Top of Excerpted data

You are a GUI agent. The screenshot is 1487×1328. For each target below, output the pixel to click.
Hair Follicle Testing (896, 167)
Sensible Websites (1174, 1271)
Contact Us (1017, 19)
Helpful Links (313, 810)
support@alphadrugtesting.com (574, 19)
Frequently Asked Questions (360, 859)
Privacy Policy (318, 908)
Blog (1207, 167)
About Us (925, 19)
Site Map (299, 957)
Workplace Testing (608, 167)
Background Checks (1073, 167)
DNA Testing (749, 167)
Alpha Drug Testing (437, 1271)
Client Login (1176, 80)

Bottom of Excerpted data
Top of Excerpted data

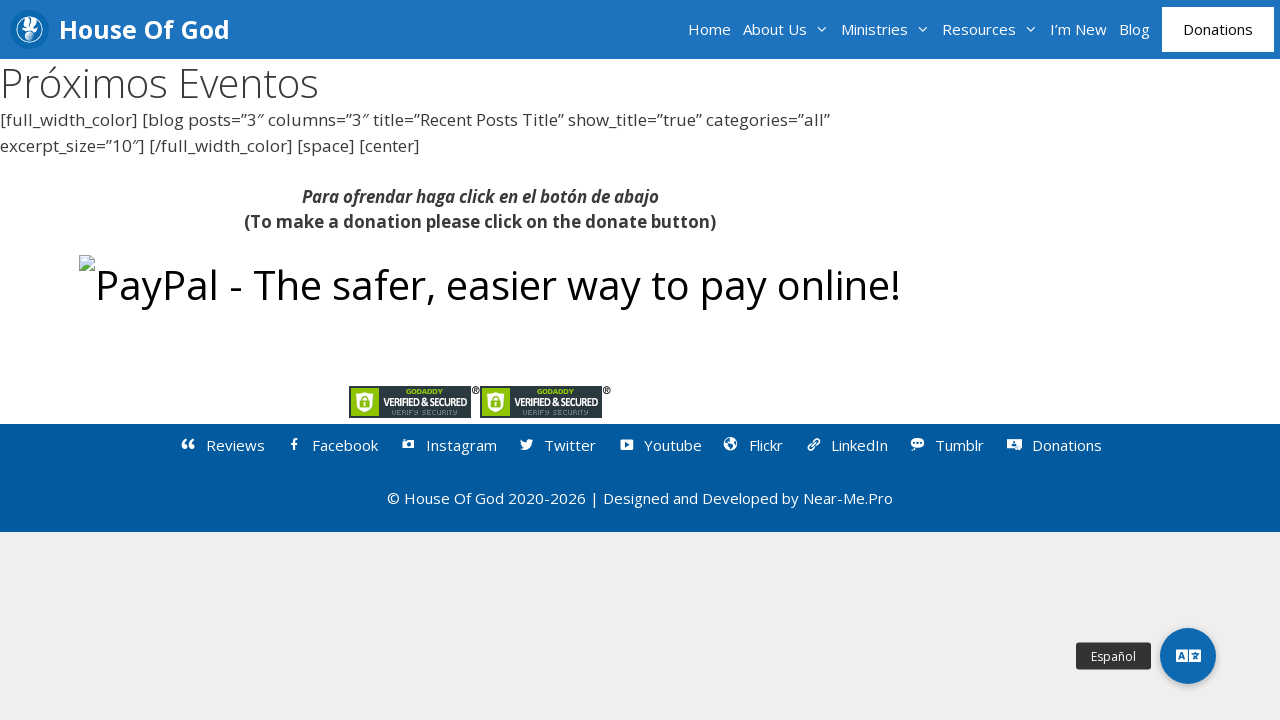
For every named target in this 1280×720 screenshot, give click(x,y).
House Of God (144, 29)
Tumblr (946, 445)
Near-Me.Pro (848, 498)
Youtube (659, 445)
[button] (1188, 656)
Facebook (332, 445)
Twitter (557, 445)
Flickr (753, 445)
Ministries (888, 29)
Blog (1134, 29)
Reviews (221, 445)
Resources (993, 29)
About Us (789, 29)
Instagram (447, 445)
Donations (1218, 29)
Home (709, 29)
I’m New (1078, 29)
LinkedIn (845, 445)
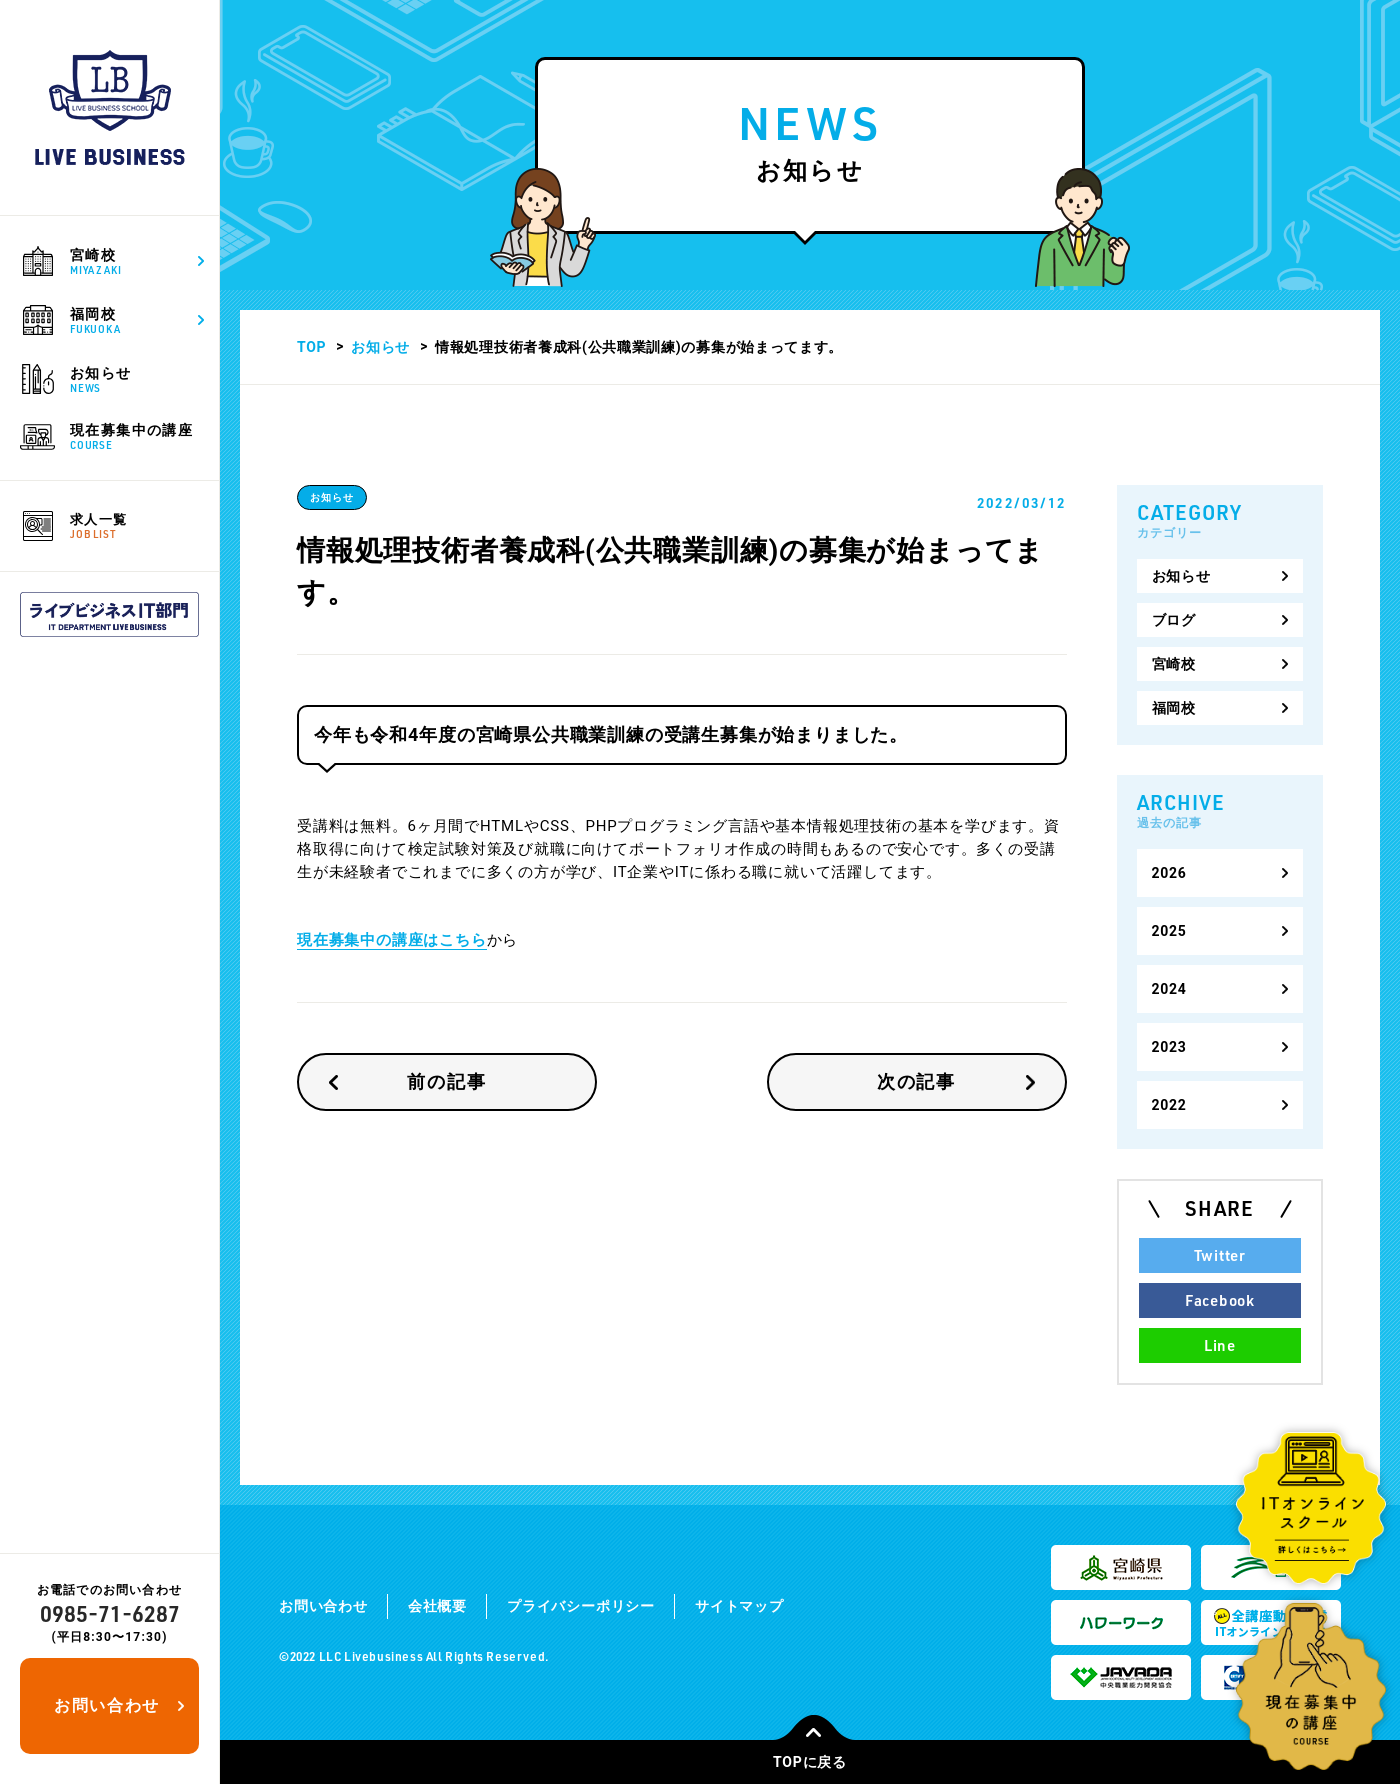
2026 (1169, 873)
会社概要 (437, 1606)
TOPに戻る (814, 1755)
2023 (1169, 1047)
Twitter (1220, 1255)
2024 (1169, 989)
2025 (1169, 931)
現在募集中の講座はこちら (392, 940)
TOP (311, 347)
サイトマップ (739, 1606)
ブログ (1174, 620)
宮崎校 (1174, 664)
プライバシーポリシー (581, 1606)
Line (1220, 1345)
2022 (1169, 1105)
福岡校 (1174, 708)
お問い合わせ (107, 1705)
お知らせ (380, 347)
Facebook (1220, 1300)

Bottom of Excerpted data

→ Exercise goal
From the listing above, repeat only the lines between the line containing "Facebook (332, 445)" and the line containing "Facebook (1220, 1300)", those two included. Pictures are not part of the copy.

→ Task solution
Facebook (332, 445)
Twitter (557, 445)
Flickr (753, 445)
Ministries (888, 29)
Blog (1134, 29)
Reviews (221, 445)
Resources (993, 29)
About Us (789, 29)
Instagram (447, 445)
Donations (1218, 29)
Home (709, 29)
I’m New (1078, 29)
LinkedIn (845, 445)
2026 (1169, 873)
会社概要 (437, 1606)
TOPに戻る (814, 1755)
2023 (1169, 1047)
Twitter (1220, 1255)
2024 (1169, 989)
2025 (1169, 931)
現在募集中の講座はこちら (392, 940)
TOP (311, 347)
サイトマップ (739, 1606)
ブログ (1174, 620)
宮崎校 (1174, 664)
プライバシーポリシー (581, 1606)
Line (1220, 1345)
2022 (1169, 1105)
福岡校 (1174, 708)
お問い合わせ (107, 1705)
お知らせ (380, 347)
Facebook (1220, 1300)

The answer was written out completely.